# Training session



## AndyC (Oct 25, 2005)

Due to demand, I am planning a PC/rotary training session sometime during July, based in Basingstoke. Limited to 15 cars due to space and a donation of £20 will be required per car to Macmillan Nurses to support DW's charity efforts.

Can you start a list of interested people please and PM me any specific requirements or general stuff you want to learn about - hopefully it'll work better than my somewhat lame efforts on the Astra at C&S yesterday


----------



## Ducky (Mar 19, 2007)

Damn, I'd be interested in this but Basingstoke is even further away than C&S :lol: so really depends on the day/timing for me.

Be looking at swirl/scratch removal, prevention of micromarring with the PC, best practises etc.

:thumb:


----------



## vpricey (May 8, 2006)

Hmm a bit far for me too!!:wall: 

Would have been well interested in a Rotary lesson, could have helped out in the PC department tho cause I'm fine with that!!lol. 

Ah well will just have to speak to Dave KG an see if anythings happening up here!!


----------



## twinkle (Apr 18, 2007)

i may be well up for this. just down the road, and i want to be doing a show in august so wanted to polish my car ready for it, So ideal time to learn before i do it.

Will PM you later mate


----------



## Scud (Jun 30, 2006)

Where is Basingstoke guys, i couldnt make the C&S day due to work........again.


----------



## Paul-T (Nov 2, 2006)

Junc 6 of the M3.


----------



## easytease (May 10, 2007)

im interested, work permitting


----------



## Beeste (Oct 25, 2005)

I'm interested in trying out a rotary.


----------



## Alex L (Oct 25, 2005)

Beeste said:


> I'm interested in trying out a rotary.


Invite me and Neil down for a cuppa


----------



## James105 (Oct 16, 2006)

im interested, basingstoke isn't a millian miles away from me.


----------



## ian332isport (Feb 19, 2007)

I could well be interested depending on the date.
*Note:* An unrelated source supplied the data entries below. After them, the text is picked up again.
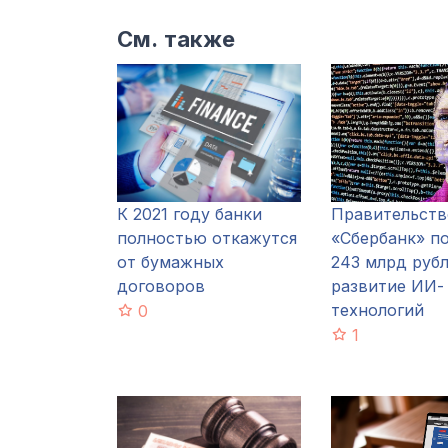
См. также
К 2021 году банки
Правительств
полностью откажутся
«Сбербанк» п
от бумажных
243 млрд рубл
договоров
развитие ИИ-
технологий
0
1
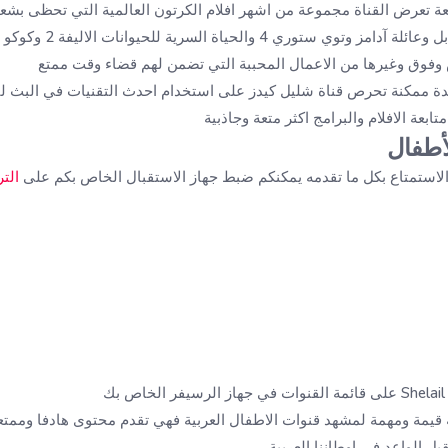
ة تعرض القناة مجموعة من اشهر افلام الكرتون العالمية التي تحظى بشعب
مختلف الاعمار مثل ابو مينا
 وفوق وغيرها من الاعمال المحببة التي تضمن لهم قضاء وقت ممتع
 ممكنة تحرص قناة شليل كيدز على استخدام احدث التقنيات في البث لت
أطفال
الاستمتاع بكل ما تقدمه يمكنكم ضبط جهاز الاستقبال الخاص بكم على
الت
 قيمة ومهمة لمشهد قنوات الاطفال العربية فهي تقدم محتوى هادفا وممتعا
ل الواعد في اوطاننا العربية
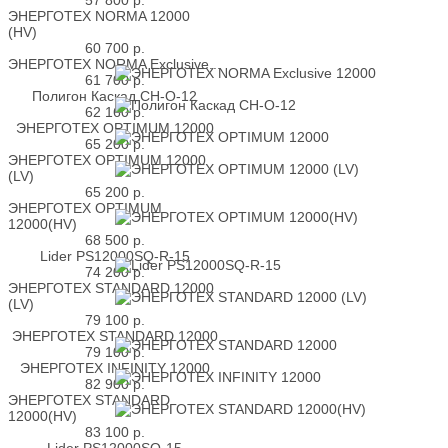
ЭНЕРГОТЕХ NORMA 12000
(HV)
60 700
р.
ЭНЕРГОТЕХ NORMA Exclusive...
61 700
р.
Полигон Каскад СН-О-12
62 160
р.
ЭНЕРГОТЕХ OPTIMUM 12000
65 200
р.
ЭНЕРГОТЕХ OPTIMUM 12000
(LV)
65 200
р.
ЭНЕРГОТЕХ OPTIMUM
12000(HV)
68 500
р.
Lider PS12000SQ-R-15
74 200
р.
ЭНЕРГОТЕХ STANDARD 12000
(LV)
79 100
р.
ЭНЕРГОТЕХ STANDARD 12000
79 100
р.
ЭНЕРГОТЕХ INFINITY 12000
82 900
р.
ЭНЕРГОТЕХ STANDARD
12000(HV)
83 100
р.
Lider PS12000SQ-15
I've got a shiny new Metabo I need to play with :buffer: 

Ian.


----------



## Wozza (Mar 3, 2007)

Ducky said:


> Damn, I'd be interested in this but Basingstoke is even further away than C&S :lol: so really depends on the day/timing for me.
> 
> Be looking at swirl/scratch removal, prevention of micromarring with the PC, best practises etc.
> 
> :thumb:


I am interested as ^above^


----------



## alexlai50 (Mar 18, 2007)

Im interested. Depending on date though =]


----------



## Envy Car Care (Aug 17, 2006)

Me too! Date dependant and imminant July baby too....


----------



## AndyC (Oct 25, 2005)

Likely to be August gents - allows for babies, summer hols etc etc.


----------



## Bertie (May 14, 2007)

I'm interested...complete newbie, so think it will good to learn from the pros!


----------



## CMR (May 31, 2007)

First post so hi everyone! Very interested in this. AndyC any idea of a approx schedule timewise? 
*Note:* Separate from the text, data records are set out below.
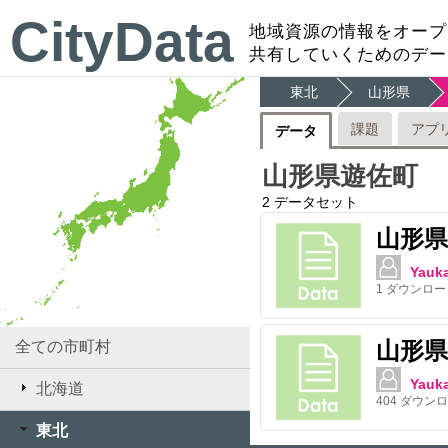
CityData
地域資源の情報をオープ
共有していくためのデー
東北
山形県
課題
アプ
データ
山形県遊佐町
2
データセット
山形県
Yauk
1
ダウンロー
山形県
全ての市町村
Yauk
北海道
404
ダウンロ
東北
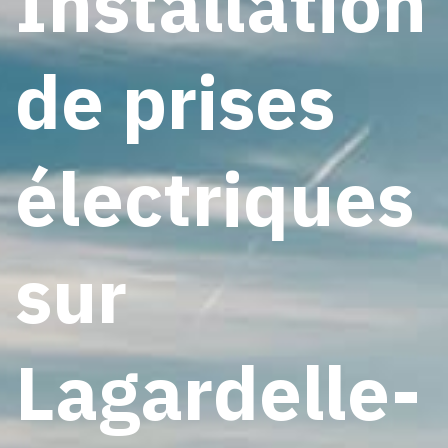
Installation
de prises
électriques
sur
Lagardelle-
Also I know this may sound stupid, but do you need to come equiped with the obligitory PC or can you still learn/attend without? I haven't bought one yet but considering it so any more info for what the day would entail would be much appreciated.

Thanks Chris


----------



## Jameshs (Sep 11, 2006)

i might be up for this too, what products will be there


----------



## psykik (Jun 15, 2008)

I'm interested, date please?


----------



## nogrille (Oct 27, 2005)

last year! lol


----------



## Petrol-head (May 26, 2008)

Count me in! I am very interested in this... :thumb:


----------



## Griff (Aug 11, 2007)

Look at the date of the first post 2007 lol


----------



## AndyC (Oct 25, 2005)

*This is now resurrected due to demand.

I can run a session for a maximum of 5 people.

Location is about 5 minutes from J7 of the M3 and will cover;

- washing & drying (including my infamous touchless method )
- claying
- basic through to advanced machine polishing techniques
- finishing via machine
- wax vs sealant

plus any other areas people want to cover.
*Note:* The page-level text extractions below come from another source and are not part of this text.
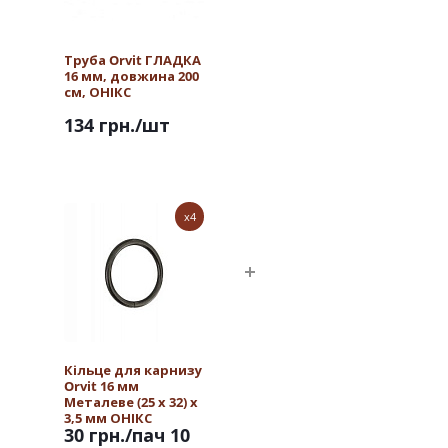
Труба Orvit ГЛАДКА
16 мм, довжина 200
см, ОНІКС
134 грн.
/шт
x4
Кільце для карнизу
Orvit 16 мм
Металеве (25 х 32) х
3,5 мм ОНІКС
30 грн.
/пач 10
Session will run from 0930hrs to 1430hrs and include breakfast or BBQ lunch depending on what people want.

Please PM me for further details on a first come, first served basis.

Thanks*


----------



## psykik (Jun 15, 2008)

Andy Ta for the PM, count me in. Just tell us the date and ill be there.


----------



## ads2k (Jul 12, 2006)

Can I come Andy 

I might need some rotary practise now 

Are you going to CBC Sat ?


----------



## RightKerfuffle (May 5, 2008)

This sounds good - I think I'm not a million miles from you, but cannot pm until I make the magic 10 posts !


----------



## AndyC (Oct 25, 2005)

Can we have a list of interest please chaps. I'll then PM everyone location, cost etc etc. If we get to more than 5 I'll run a second session.

Some have asked whether 1 to 1 is better than a small group session. I'd say marginally as groups of 5 are small enough for everyone to focus and get something from the tuition. Plus it works out cheaper than paying me by the hour individually!


----------



## Bond (May 23, 2008)

Count me in on this one please Andy


----------



## AndyC (Oct 25, 2005)

OK so far;

1. psykik
2. ads2k
3. RightKerfuffle
4. Bond

Space for one more


----------



## Captain Morgan (May 7, 2007)

Thats me and I'm not a little one :wave:

1. psykik
2. ads2k
3. RightKerfuffle
4. Bond
5. Captain Morgan


----------



## AndyC (Oct 25, 2005)

OK gents we're all done so PM on its way :thumb:


----------



## ANDYSR1 (Feb 10, 2008)

Damn i missed this!
Andy when are you next doing a session so i can add my name to this list, seeing as im only 5 mins away from you might be a good day so i can learn the tricks on my new Astra VXR Nurburgring Edition...
never had a white car before so some pointers would be good.
Cheers


----------



## ads2k (Jul 12, 2006)

ANDYSR1 said:


> Damn i missed this!
> Andy when are you next doing a session so i can add my name to this list, seeing as im only 5 mins away from you might be a good day so i can learn the tricks on my new Astra VXR Nurburgring Edition...
> never had a white car before so some pointers would be good.
> Cheers


You should still be able to add your name to the list. I hasn't happened yet :thumb:

Just PM Andy


----------



## deanchilds (Dec 11, 2007)

Andy 

Id really like to book this too. 

Thanks
Dean


----------



## drive 'n' shine (Apr 22, 2006)

Dean if Andy can't help give me a call you're not too far from me, you've spoke to my Mrs before


----------



## Captain Morgan (May 7, 2007)

Thanks Andy Great Day - learned loads and had fun, cheers to the mistery guest for the freebees too


----------